- Salim de yorgun düşmüştü, yukarı çıkıp kapısını çaldığında söyleyeceği şeyleri ve onun cevaplarını ve sonra kendi cevaplarını düşünmekten. Tabii hep sert konuşmalar kuruyordu kafasında, hatta adam şöyle göğsünden itmeye kalkıyor, o zekice bir hareketle karşılık veriyordu. (Lisede kompozisyonu kuvvetliydi.)
- Şimdi buluşup geziyorlar, sonra evlenecekler, sonra da banyoları akıtacak.
- Zamanında söyleyemedi, zamanında susamadı.
- O zaman canını sıkan, bitmesini istediği bir şeyin şimdi kaçırılmış bir fırsata dönüşmesi... Can sıkıntısıydı evet, önüne çözülmesi olanaksız bir sorun yumağı yuvarlamıştı. Arzu da kedi değildi, hayır.

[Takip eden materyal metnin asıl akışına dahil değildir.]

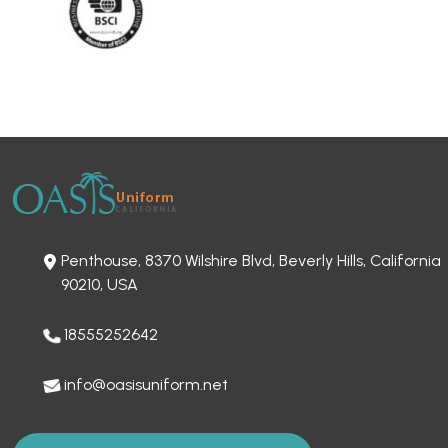
Penthouse, 8370 Wilshire Blvd, Beverly Hills, California
90210, USA
18555252642
info@oasisuniform.net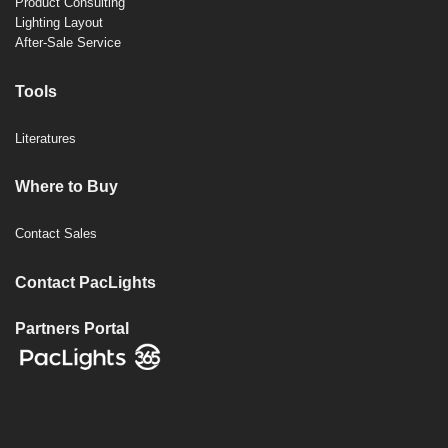
Product Consulting
Lighting Layout
After-Sale Service
Tools
Literatures
Where to Buy
Contact Sales
Contact PacLights
Partners Portal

- Geçmişin büyüsü nereden geliyor? Uçup gitti diye mi? Artık elinde değil diye mi?
- Nişanlıyım, diye düşündü Arzu. İşaret parmağını yara bandına sürttü. Geri dönüşün zor olması onu rahatlatıyordu. 23 Temmuz, diye düşündü Arzu. Merdivenlerden nikah masasına doğru alkışlarla şamatayla yüzlerinde sabun gibi gülüşlerle ve parlak simsiyah bıyıklı nikah memuru kırmızı pelerinin içinde şahitlerin ve seyircilerin ve bahşiş bekleyenlerin ve kaçırılmış bir fırsatın önünde gizlenen gerginliklerin törenden hemen sonra başlayacak dedikoduların önünde elleri sıkarken yanaklara yanaklarıyla dokunurken elden kayıveren sabun gülüşlerle dişler ortada gülüyormuş gibi çünkü Allah mesut eder. Ruhu teslim etmeden önce.
- İnsanların hemen her eylemi kendilerini inşa etmeye yönelikti.
- Dokunduğu, değdiği yerde kalan parfümü, önüne düşen saçlarını kulağının arkasına sıkıştırması, yüzünün güzelliğini ortaya çıkaran renkli kazakları, alt dudağını uzatıp sigara dumanını yukarı üfleyişi, birdenbire Hasan'ın dizini tutması ve bırakması vardı ama söyleyecek bir şeyi yoktu.
- Aşk ile edebiyat arasında kendince bir ilişki kurmuştu Hasan da, diğer bütün kahramanlar gibi. Önce aşkını (büyük) göstermek için başvurmuştu edebiyata. Duygularını abartan birkaç şiir, sabahları derse girmeden önce Pervin'in eline tutuşturduğu özlem, pişmanlık, kızgınlık mektupları, ünlü edebiyatçıları aşkının sözcüsü yapan alıntılar... Sonunda da karşılıksız aşkından arta kalanın süslü tasviri. Yazdığı her şeyi çok seviyordu, belki Pervin'den de çok. Aşk ile edebiyat arasında bir tercih yapmış ve kendisini seçmişti.
- Bir tanıdığın selamı gibi geçiyordu sokaktan simitçi.